Unfortunately there have been many fraudulent claims made for stolen cameras
(PRWEB UK) 29 October 2012
Cameras can be extremely costly items so adequate Camera Insurance is essential.
Factors to consider when choosing a camera insurance policy:
Is Amateur or Professional cover required? Amateur Camera Insurance will usually include insurance for anyone who is not making more than 50% of their income from the images produced from their photography. Professional Camera Insurance is for those people who make more than 50% of their income from their camera and camera equipment. Some policies may differ in the earning amounts allowed.
Room Only or All Risk? Room Only insurance means the camera is insured for use in a specific room or building only. All risk insurance means the camera is covered for use in all areas and sometimes abroad. This may require a policy extension. For expensive equipment it may be worth considering unlimited worldwide cover that is offered with some policies
In Vehicle Cover? Not all Camera Insurance policies will include theft from vehicles and those that do may insist that the camera is kept hidden in a lockable compartment within the car.
The Insurance Policy
When looking for the ideal Camera Insurance policy the following top tips should be taken into consideration:
Accidental Damage - check carefully to see what is included under accidental damage, it may not include liquid damage or damage caused by grit and sand.
Theft of camera and equipment - Unfortunately there have been many fraudulent claims made regarding cameras that have been stolen, with some claims being made for very valuable equipment when in fact the stolen item was worth much less. Therefore it is strongly advised that all receipts are kept to prove where and when the camera was purchased and for how much money. Try to take some time and date stamped photographs of the camera and all the camera equipment which will be included in the policy. Theft claims will usually need a crime number, so the police should be contacted as soon as the camera and/or equipment have been stolen.
Breakdown Cover - Breakdown cover is sometimes provided by the manufacturer for at least one year when cameras are bought new. Some camera insurance policies may have a provision to continue this cover under the insurance policy. Extended warranties for cameras can often be purchased when they are first bought, so this could be investigated as a possible cost effective alternative.
Public Liability Cover - On a professional Camera Insurance policy there will usually be an option for public liability cover. This will help cover the costs of any third party injuries or damage caused by the photographer whilst using their equipment.

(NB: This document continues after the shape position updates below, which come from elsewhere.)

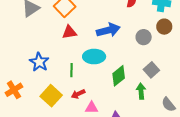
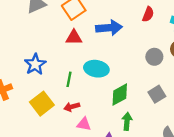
blue arrow: (108, 30) -> (109, 28), moved
green arrow: (141, 91) -> (127, 121), moved

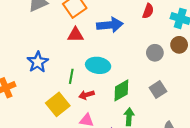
yellow square: (42, 104) -> (58, 104), moved
red arrow: (72, 107) -> (87, 95), moved

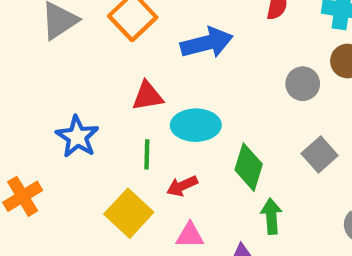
red triangle: (75, 35) -> (148, 96), moved
green diamond: (121, 90) -> (249, 167), turned -35

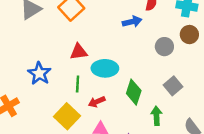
blue arrow: (207, 43) -> (132, 22), moved, size x0.7
green arrow: (271, 216) -> (156, 116), moved

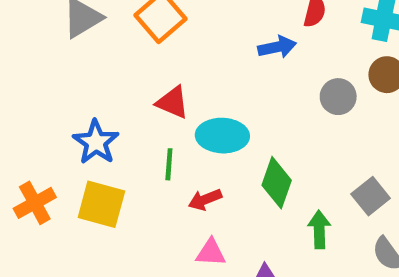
red triangle: (79, 52) -> (173, 102), turned 30
gray square: (173, 86) -> (371, 196), moved
yellow square: (67, 116) -> (101, 204), moved, turned -30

New for Old - Some policies offer “New for Old” cover, which means if a camera is stolen or completely destroyed in an accident the photographer could receive a new camera of similar specification to the old one. Check this type of cover carefully as some policies will have an age restriction, meaning cameras of a certain age are no longer included (in many cases cameras over 2 years old will no be longer eligible).
Including other equipment on the policy - Some policies may allow the inclusion of other items such as additional lenses, film, tripods, filters, battery packs and chargers, lighting and flash equipment. Be very specific about the make and value of each of these, and check if there are any restrictions. Some policies may exclude items such as leads or cables.
Discounts - Some Camera Insurance companies will now offer discount if the policy is purchased online.
General Exclusions to Camera Insurance - The following events are not generally included in Camera Insurance policies: Damage due to wear and tear, the cost of having the camera cleaned, damage from insects, sand, or dust, leaking batteries or scratched lenses.
When purchasing any Camera Insurance policy provide as much information to the insurance company or broker as possible to find the correct policy that meets all requirements.